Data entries

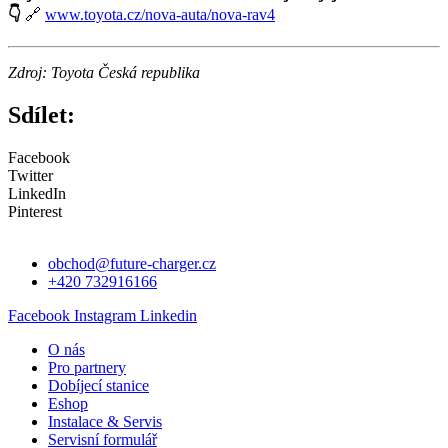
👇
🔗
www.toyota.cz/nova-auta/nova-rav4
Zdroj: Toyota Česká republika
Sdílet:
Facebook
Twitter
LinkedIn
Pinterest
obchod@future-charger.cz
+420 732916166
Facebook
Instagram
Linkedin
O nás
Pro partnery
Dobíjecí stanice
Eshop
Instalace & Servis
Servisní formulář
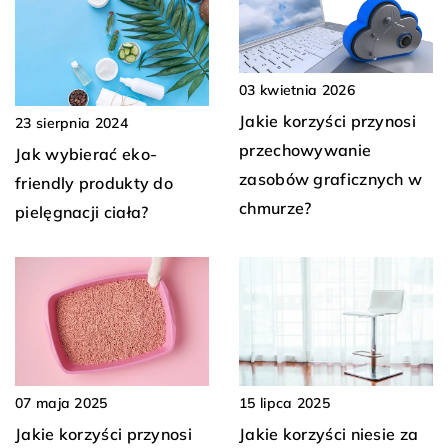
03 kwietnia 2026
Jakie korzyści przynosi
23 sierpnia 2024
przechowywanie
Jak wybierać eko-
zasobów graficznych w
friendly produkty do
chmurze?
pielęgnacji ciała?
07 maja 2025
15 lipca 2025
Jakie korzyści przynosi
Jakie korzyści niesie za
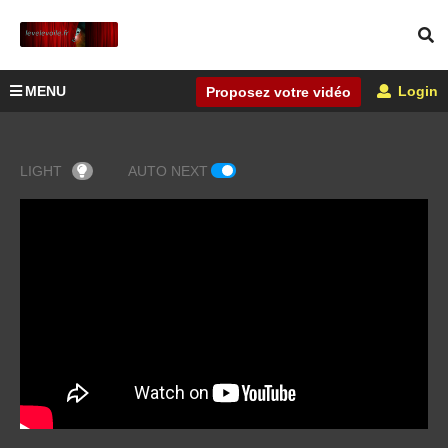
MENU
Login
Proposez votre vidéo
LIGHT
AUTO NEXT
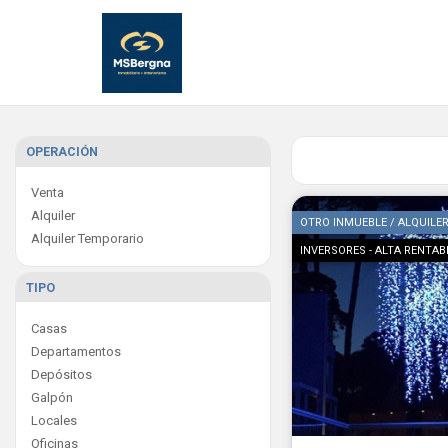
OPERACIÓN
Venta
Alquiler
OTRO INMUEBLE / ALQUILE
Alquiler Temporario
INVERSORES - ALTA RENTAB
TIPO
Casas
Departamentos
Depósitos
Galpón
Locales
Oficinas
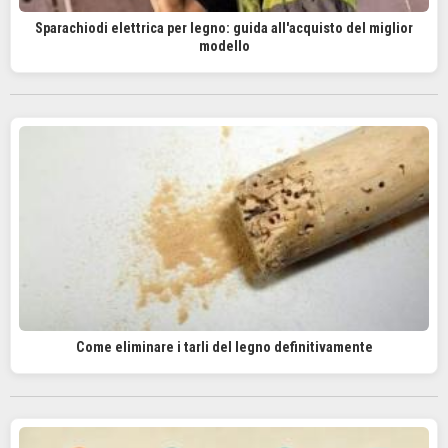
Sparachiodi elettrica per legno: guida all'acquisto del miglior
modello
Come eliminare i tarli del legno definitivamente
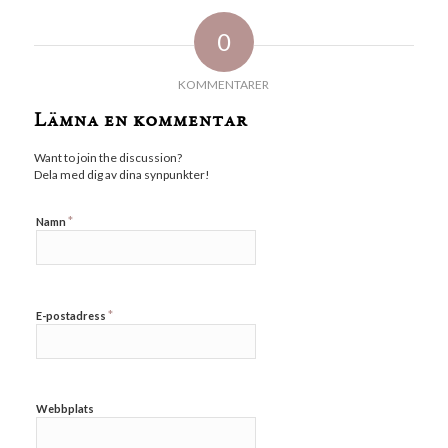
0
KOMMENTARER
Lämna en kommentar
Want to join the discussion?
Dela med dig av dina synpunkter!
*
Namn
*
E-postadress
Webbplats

- **Task requirements**:
Omit the pictures; print the records above exactly.

- **Result of the exercise**:
👇
🔗
www.toyota.cz/nova-auta/nova-rav4
Zdroj: Toyota Česká republika
Sdílet:
Facebook
Twitter
LinkedIn
Pinterest
obchod@future-charger.cz
+420 732916166
Facebook
Instagram
Linkedin
O nás
Pro partnery
Dobíjecí stanice
Eshop
Instalace & Servis
Servisní formulář
03 kwietnia 2026
Jakie korzyści przynosi
23 sierpnia 2024
przechowywanie
Jak wybierać eko-
zasobów graficznych w
friendly produkty do
chmurze?
pielęgnacji ciała?
07 maja 2025
15 lipca 2025
Jakie korzyści przynosi
Jakie korzyści niesie za
MENU
Login
Proposez votre vidéo
LIGHT
AUTO NEXT
OPERACIÓN
Venta
Alquiler
OTRO INMUEBLE / ALQUILE
Alquiler Temporario
INVERSORES - ALTA RENTAB
TIPO
Casas
Departamentos
Depósitos
Galpón
Locales
Oficinas
Sparachiodi elettrica per legno: guida all'acquisto del miglior
modello
Come eliminare i tarli del legno definitivamente
0
KOMMENTARER
Lämna en kommentar
Want to join the discussion?
Dela med dig av dina synpunkter!
*
Namn
*
E-postadress
Webbplats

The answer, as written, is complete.